Transcribe the listing exactly, leaving out every picture.
——
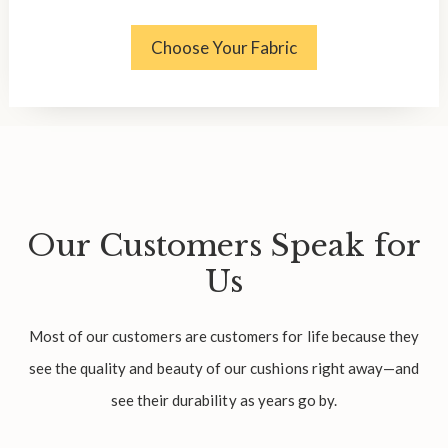
Choose Your Fabric
Our Customers Speak for
Us
Most of our customers are customers for life because they
see the quality and beauty of our cushions right away—and
see their durability as years go by.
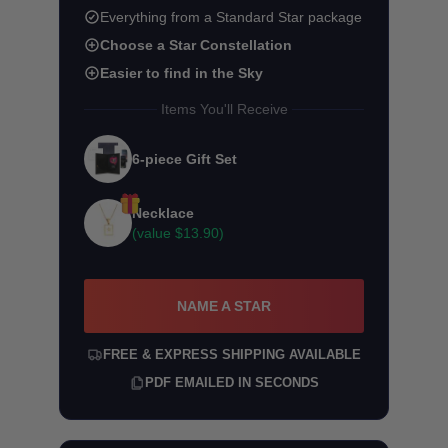
Everything from a Standard Star package
Choose a Star Constellation
Easier to find in the Sky
Items You'll Receive
6-piece Gift Set
Necklace
(value
$13.90
)
NAME A STAR
FREE & EXPRESS SHIPPING AVAILABLE
PDF EMAILED IN SECONDS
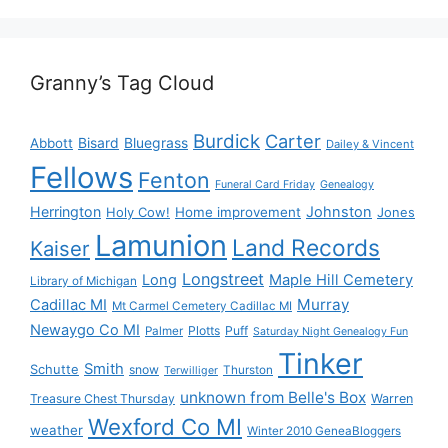
Granny’s Tag Cloud
Burdick
Carter
Bisard
Bluegrass
Abbott
Dailey & Vincent
Fellows
Fenton
Funeral Card Friday
Genealogy
Herrington
Johnston
Holy Cow!
Home improvement
Jones
Lamunion
Land Records
Kaiser
Longstreet
Long
Maple Hill Cemetery
Library of Michigan
Murray
Cadillac MI
Mt Carmel Cemetery Cadillac MI
Newaygo Co MI
Plotts
Puff
Palmer
Saturday Night Genealogy Fun
Tinker
Smith
Schutte
snow
Thurston
Terwilliger
unknown from Belle's Box
Treasure Chest Thursday
Warren
Wexford Co MI
weather
Winter 2010 GeneaBloggers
——
Answer to this task:
Choose Your Fabric
Our Customers Speak for
Us
Most of our customers are customers for life because they
see the quality and beauty of our cushions right away—and
see their durability as years go by.
Everything from a Standard Star package
Choose a Star Constellation
Easier to find in the Sky
Items You'll Receive
6-piece Gift Set
Necklace
(value
$13.90
)
NAME A STAR
FREE & EXPRESS SHIPPING AVAILABLE
PDF EMAILED IN SECONDS
Granny’s Tag Cloud
Burdick
Carter
Bisard
Bluegrass
Abbott
Dailey & Vincent
Fellows
Fenton
Funeral Card Friday
Genealogy
Herrington
Johnston
Holy Cow!
Home improvement
Jones
Lamunion
Land Records
Kaiser
Longstreet
Long
Maple Hill Cemetery
Library of Michigan
Murray
Cadillac MI
Mt Carmel Cemetery Cadillac MI
Newaygo Co MI
Plotts
Puff
Palmer
Saturday Night Genealogy Fun
Tinker
Smith
Schutte
snow
Thurston
Terwilliger
unknown from Belle's Box
Treasure Chest Thursday
Warren
Wexford Co MI
weather
Winter 2010 GeneaBloggers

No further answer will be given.